**Assignment:** All that is wanted is an exact copy of the lines below, starting at the one that contains "Help Scout vs Hikari CS" and running to the end.
★ ★ ★ ★
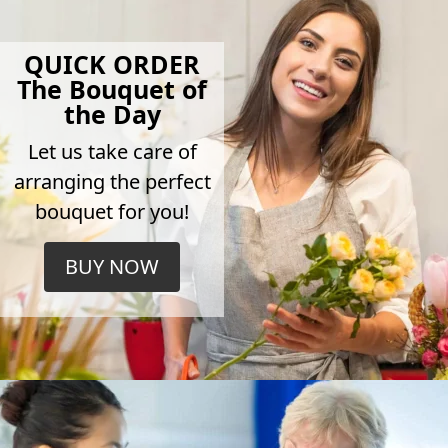
QUICK ORDER
The Bouquet of
the Day
Let us take care of
arranging the perfect
bouquet for you!
BUY NOW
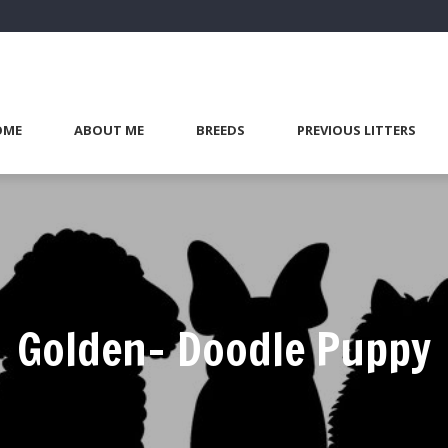
OME
ABOUT ME
BREEDS
PREVIOUS LITTERS
Golden- Doodle Puppy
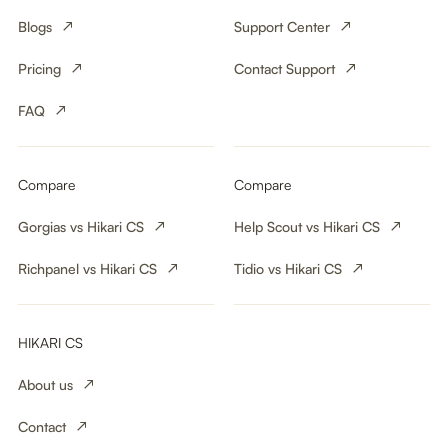
Blogs
Support Center
Pricing
Contact Support
FAQ
Compare
Compare
Gorgias vs Hikari CS
Help Scout vs Hikari CS
Richpanel vs Hikari CS
Tidio vs Hikari CS
HIKARI CS
About us
Contact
★ ★ ★ ★
**Solution to this task:**
Help Scout vs Hikari CS
Richpanel vs Hikari CS
Tidio vs Hikari CS
HIKARI CS
About us
Contact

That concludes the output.